▶ [REQUIRED ACTION]:
The required answer is an exact copy of the records below, without pictures.

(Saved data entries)
########

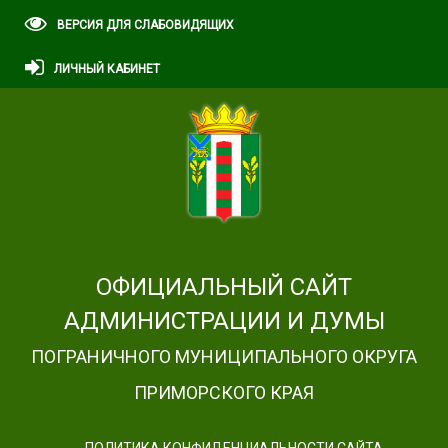
ВЕРСИЯ ДЛЯ СЛАБОВИДЯЩИХ
ЛИЧНЫЙ КАБИНЕТ
ОФИЦИАЛЬНЫЙ САЙТ
АДМИНИСТРАЦИИ И ДУМЫ
ПОГРАНИЧНОГО МУНИЦИПАЛЬНОГО ОКРУГА
ПРИМОРСКОГО КРАЯ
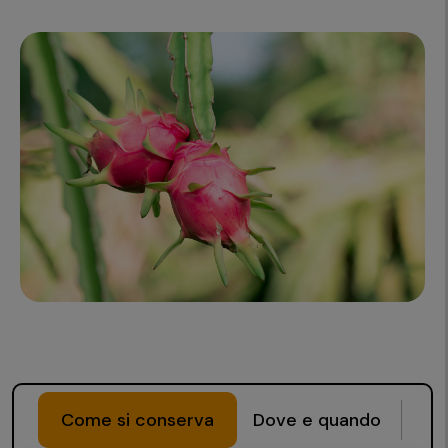
Come si conserva
Dove e quando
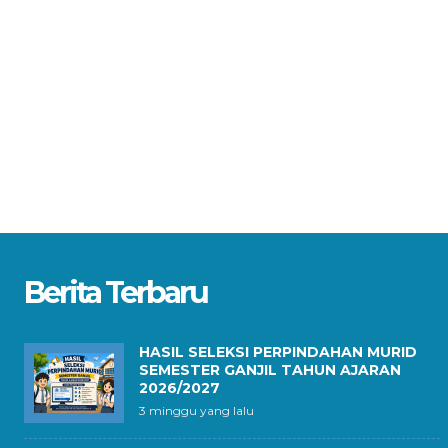
Berita Terbaru
HASIL SELEKSI PERPINDAHAN MURID
SEMESTER GANJIL TAHUN AJARAN
2026/2027
3 minggu yang lalu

########

▶ [SOLUTION]:
ВЕРСИЯ ДЛЯ СЛАБОВИДЯЩИХ
ЛИЧНЫЙ КАБИНЕТ
ОФИЦИАЛЬНЫЙ САЙТ
АДМИНИСТРАЦИИ И ДУМЫ
ПОГРАНИЧНОГО МУНИЦИПАЛЬНОГО ОКРУГА
ПРИМОРСКОГО КРАЯ
Come si conserva
Dove e quando
Berita Terbaru
HASIL SELEKSI PERPINDAHAN MURID
SEMESTER GANJIL TAHUN AJARAN
2026/2027
3 minggu yang lalu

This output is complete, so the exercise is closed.